Using three mouse anti-human monoclonal antibodies for advanced glycation end products (AGEs), 6D12, 1F6, and 2A2, we examined the immunohistochemical distribution and localization of AGEs in various organs and tissues obtained from nondiabetic autopsy or biopsy cases (men and women, 41 to 86 years of age). 6D12 recognizes Nepsilon-(carboxymethyl)lysine (CML), a nonfluorescent and non-cross-linked AGE structure, and 1F6 recognizes fluorolink, a fluorescent and cross-linked AGE structure. The epitope of 2A2 is unknown but is different from that of CML and fluorolink or other known AGE structures such as pyrraline, pentosidine, and crosslines. Immunohistochemistry with these monoclonal antibodies revealed the intra- and extracellular accumulation of AGEs in these organs and tissues.

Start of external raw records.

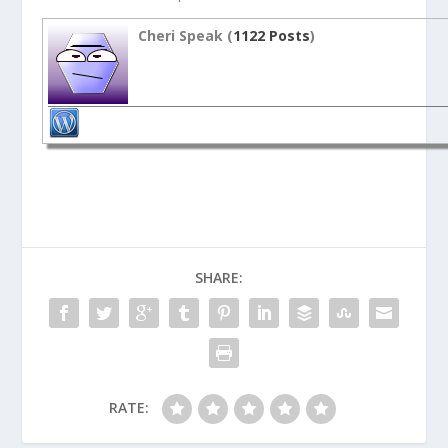
Cheri Speak (
1122 Posts
)
SHARE:
RATE:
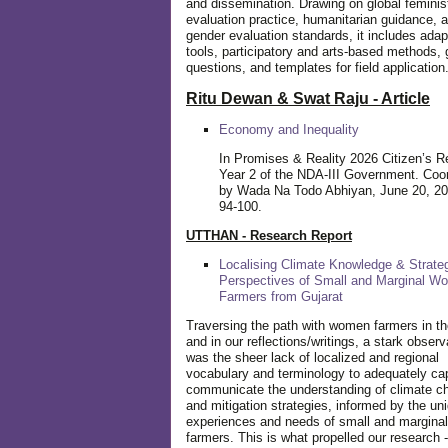
and dissemination. Drawing on global feminis
evaluation practice, humanitarian guidance, 
gender evaluation standards, it includes adap
tools, participatory and arts-based methods, 
questions, and templates for field application
Ritu Dewan & Swat Raju - Article
Economy and Inequality
In Promises & Reality 2026 Citizen’s R
Year 2 of the NDA-III Government. Coo
by Wada Na Todo Abhiyan, June 20, 20
94-100.
UTTHAN - Research Report
Localising Climate Knowledge & Strateg
Perspectives of Small and Marginal W
Farmers from Gujarat
Traversing the path with women farmers in the
and in our reflections/writings, a stark observ
was the sheer lack of localized and regional
vocabulary and terminology to adequately ca
communicate the understanding of climate c
and mitigation strategies, informed by the un
experiences and needs of small and margin
farmers. This is what propelled our research -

By double immunohistochemical staining with two of the three monoclonal antibodies in different combinations, positive reaction products for all three monoclonal antibodies were demonstrated in macrophages widely distributed in various organs and tissues; endothelial cells of endocardium, arteries, veins, and blood capillaries; mesenchymal cells; epithelial or parenchymal cells; blood cells; and extracellular matrix. This result indicates that these three different AGE-specific molecules are formed intracellularly and extracellularly. In some cell types, however, one or two of these specific molecules were not always found together, suggesting that the molecular structures of AGEs and their formation are heterogeneous. Immunoelectron microscopy demonstrated the localization of AGE-labeled immunogold particles in the nuclei, nuclear envelope, mitochondria, endoplasmic reticula, Golgi complexes, endocytic vesicles, lysosomal vacuoles or granules, secretory granules, cytosol, and cell membranes, as well as in the extracellular matrix. In addition, the double histochemical staining method for ceroid/lipofuscin and immunohistochemistry for AGEs demonstrated intralysosomal formation and accumulation of AGEs in ceroid/lipofuscin pigments. These results suggest that the extracellularly produced AGEs are taken up by receptors into the cells and accumulate in secondary lysosomes and that AGEs are formed intranuclearly and/or intracellularly, probably via different metabolic pathways.